• **Records shown**
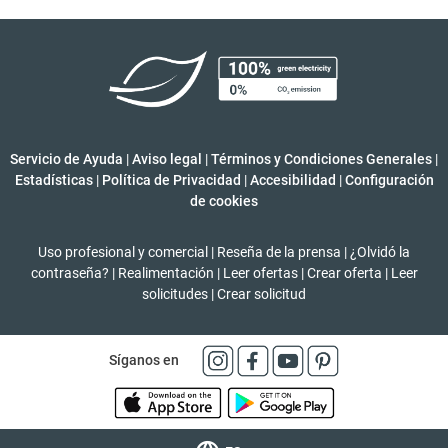
Servicio de Ayuda
|
Aviso legal
|
Términos y Condiciones Generales
|
Estadísticas
|
Política de Privacidad
|
Accesibilidad
|
Configuración
de cookies
Uso profesional y comercial
|
Reseña de la prensa
|
¿Olvidó la
contraseña?
|
Realimentación
|
Leer ofertas
|
Crear oferta
|
Leer
solicitudes
|
Crear solicitud
Síganos en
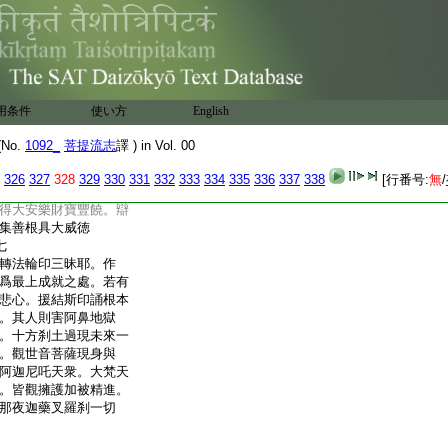
衆。各持寶華供養瞻
置焔摩王水天毘樓博叉
＊加趺坐各持器仗。半拏
下。置倶廢羅天倶摩
樓勒叉天王。半＊加趺
菩薩座下。右持眞言者
用条件
使い方
English
手把數珠一手把香爐瞻仰菩
華頂觀世音像。能攝一
No.
1092_
菩提流志
譯 ) in Vol. 00
蓮華曼拏羅像。若常
養。則得解除一切惡
326
327
328
329
330
331
332
333
334
335
336
337
338
[行番号:
無
/
空大成就地。當爲世間
得大安樂財寶豐饒。辯
集善根具大威徳
七
轉法輪印三昧耶。作
爲最上成就之處。若有
悲心。援結斯印誦根本
。其人則害阿鼻地獄
。十方刹土過現未來一
。觀世音菩薩現身與
阿迦尼吒天衆。大梵天
。皆觀擁護加被精進。
那夜迦藥叉羅刹一切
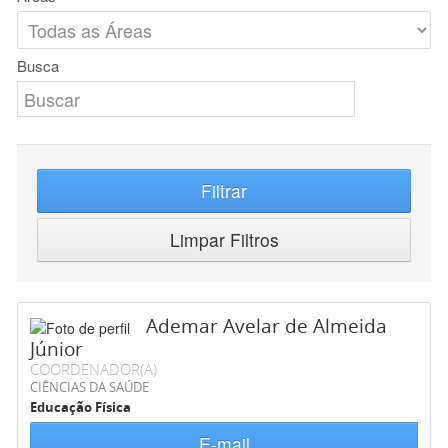
Busca
Filtrar
Limpar Filtros
Ademar Avelar de Almeida
Júnior
COORDENADOR(A)
CIÊNCIAS DA SAÚDE
Educação Física
E-mail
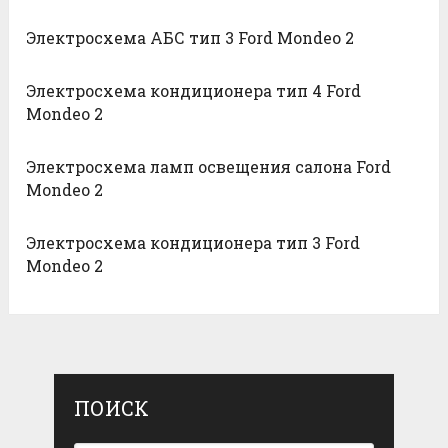
Электросхема АБС тип 3 Ford Mondeo 2
Электросхема кондиционера тип 4 Ford
Mondeo 2
Электросхема ламп освещения салона Ford
Mondeo 2
Электросхема кондиционера тип 3 Ford
Mondeo 2
ПОИСК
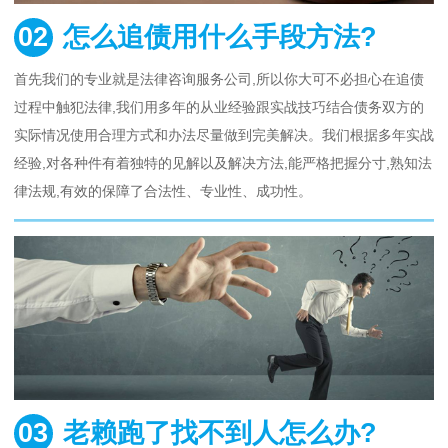
02
怎么追债用什么手段方法?
首先我们的专业就是法律咨询服务公司,所以你大可不必担心在追债
过程中触犯法律,我们用多年的从业经验跟实战技巧结合债务双方的
实际情况使用合理方式和办法尽量做到完美解决。我们根据多年实战
经验,对各种件有着独特的见解以及解决方法,能严格把握分寸,熟知法
律法规,有效的保障了合法性、专业性、成功性。
03
老赖跑了找不到人怎么办?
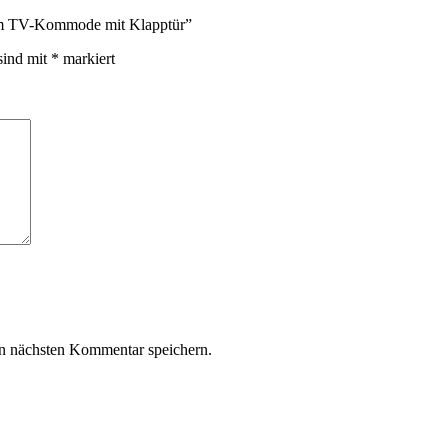
 cm TV-Kommode mit Klapptür”
sind mit
*
markiert
n nächsten Kommentar speichern.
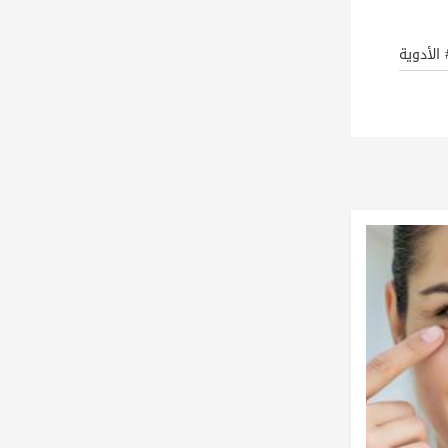
 الأدوية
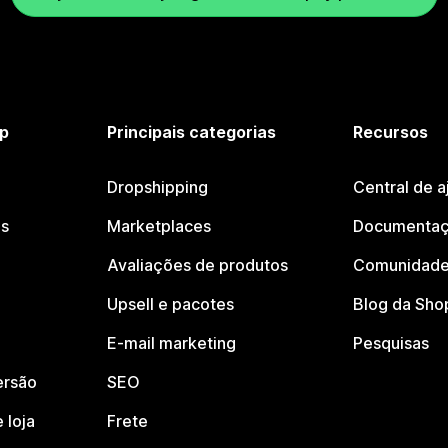
p
Principais categorias
Recursos
Dropshipping
Central de a
os
Marketplaces
Documentaç
Avaliações de produtos
Comunidade
Upsell e pacotes
Blog da Sho
E-mail marketing
Pesquisas
ersão
SEO
 loja
Frete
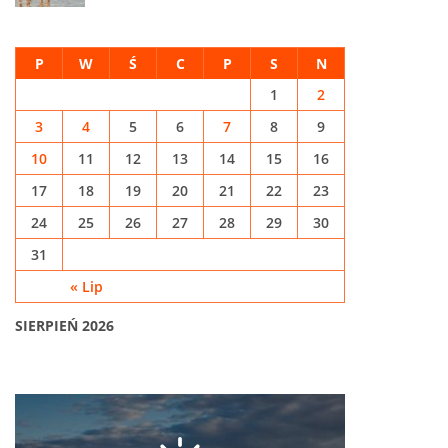
P
W
Ś
C
P
S
N
1
2
3
4
5
6
7
8
9
10
11
12
13
14
15
16
17
18
19
20
21
22
23
24
25
26
27
28
29
30
31
« Lip
SIERPIEŃ 2026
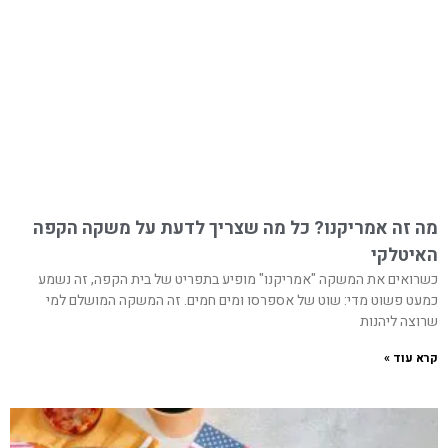
מה זה אמריקנו? כל מה שצריך לדעת על משקה הקפה
האיטלקי
כשרואים את המשקה "אמריקנו" מופיע בתפריט של בית הקפה, זה נשמע
כמעט פשוט מדי: שוט של אספרסו ומים חמים. זה המשקה המושלם למי
שרוצה ליהנות
קרא עוד »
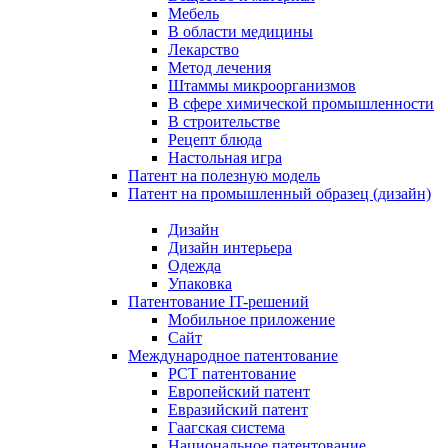
Мебель
В области медицины
Лекарство
Метод лечения
Штаммы микроорганизмов
В сфере химической промышленности
В строительстве
Рецепт блюда
Настольная игра
Патент на полезную модель
Патент на промышленный образец (дизайн)
Дизайн
Дизайн интерьера
Одежда
Упаковка
Патентование IT-решений
Мобильное приложение
Сайт
Международное патентование
PCT патентование
Европейский патент
Евразийский патент
Гаагская система
Национальное патентование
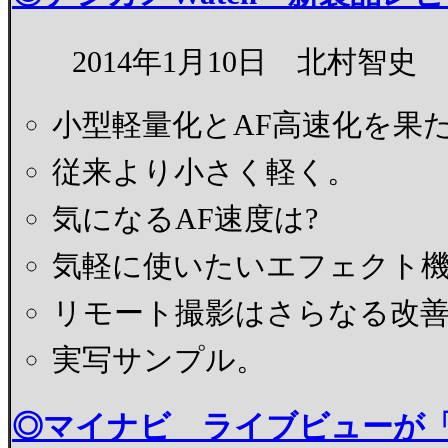
2014年1月10日 北村智史
小型軽量化とAF高速化を果た
従来より小さく軽く。
気になるAF速度は?
気軽に使いたいエフェクト
リモート撮影はさらなる改
実写サンプル。
◎マイナビ ライブビューが「ハイ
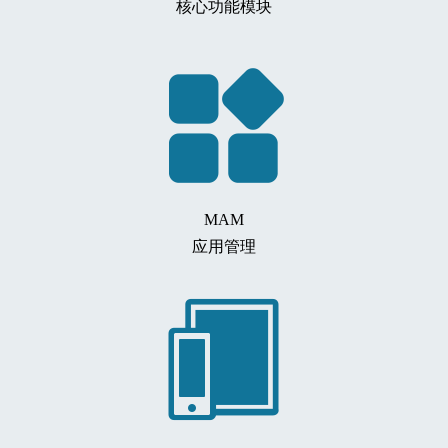
核心功能模块
MAM
应用管理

• **Problem description**
Gather from the entries above all lines that include the string "הקפה".

• **Exercise output**
מה זה אמריקנו? כל מה שצריך לדעת על משקה הקפה
כשרואים את המשקה "אמריקנו" מופיע בתפריט של בית הקפה, זה נשמע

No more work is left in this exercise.